The only time they're helpful is when the visited URL doesn't match the canonical URL. If links to your docs include query-string parameters for tracking, they might be helpful. That's not how we use our docs, so declaring a self-referential canonical would give a search engine as much information as declaring no canonical.
- Probably don't use
noindex
.
This is straying a bit from science, as my experimentation suggested that removing the noindex
tag from our older versions was actually detrimental to our situation. But hear me out.
- All of my results at the time I ran that experiment were confusing, inconsistent, and reliable. I think removing
noindex
before The Big Recrawl (when we released a new version) would have also resulted in strong canonicalization success. -
Google recommends that you don't use
noindex
to prevent canonicalization:We don't recommend using noindex to prevent selection of a canonical page within a single site, because it will completely block the page from Search. rel="canonical" link annotations are the preferred solution.

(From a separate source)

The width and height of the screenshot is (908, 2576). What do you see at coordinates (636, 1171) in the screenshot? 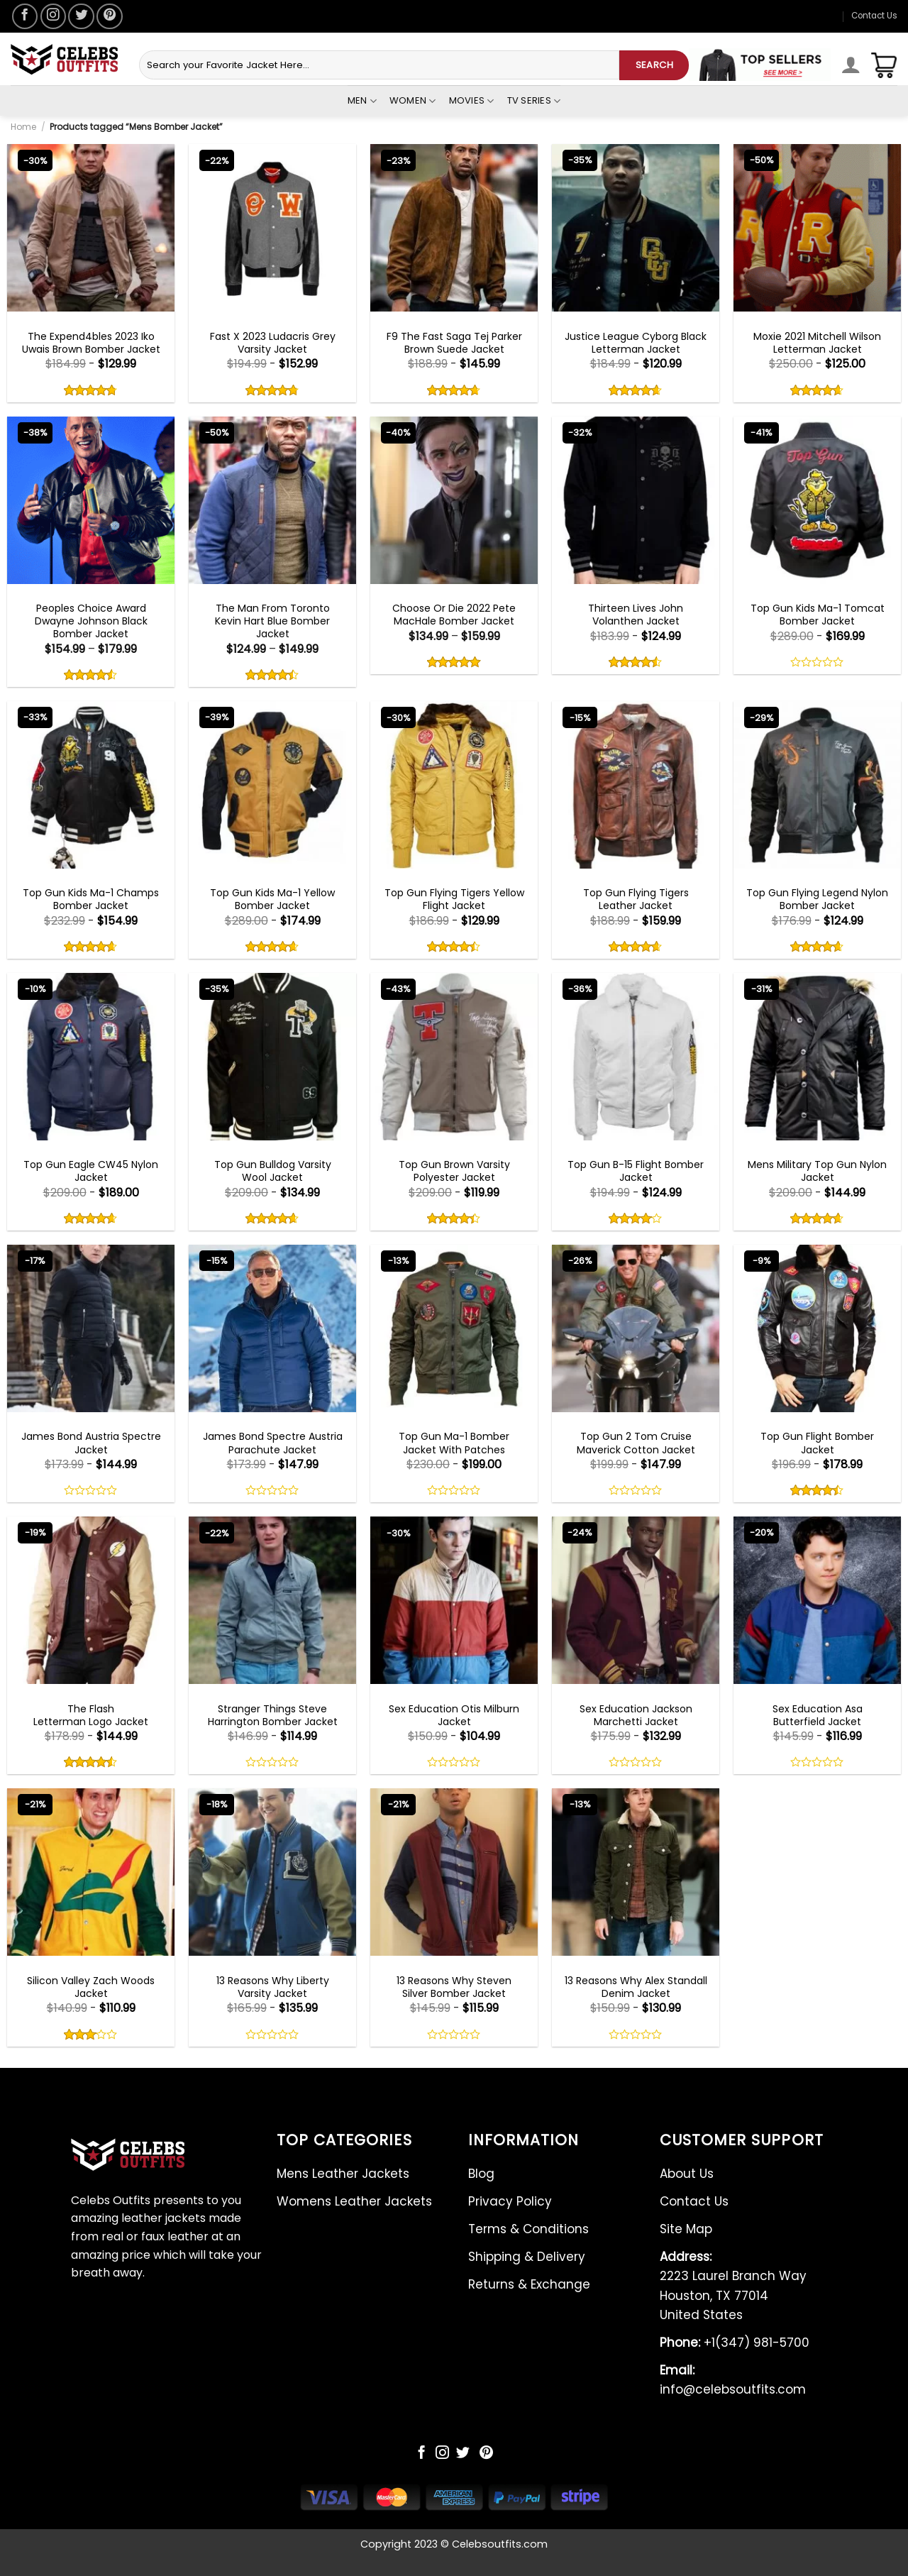 I see `Top Gun B-15 Flight Bomber Jacket` at bounding box center [636, 1171].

Returning to my Ruby docs example from earlier — they have canonicalization problems, but their problems are way less severe than ours were. If we were indexing our old versions, our search wouldn't have broken. It would have served old versions for search results, but that's a much better situation for a stuck user than zero results.
Epic conclusion
This was the classic ambiguous and confusing software problem. The system was broken, and there was very little help pinpointing why. There are no examples on the internet about how to handle content duplication in versioned documentation. The horribly loose feedback loop when making changes, the unpredictability and inconsistency of canonical selection, it just all felt like I was powerless and guessing. As I got deeper into it, it became something I couldn't not solve. It haunted me a little. I had basically exhausted our appetite to figure it out when we took our final half-court shot. I'm glad it worked out, because that was probably my last attempt before saying "🤷🏼 sorry it just doesn't work."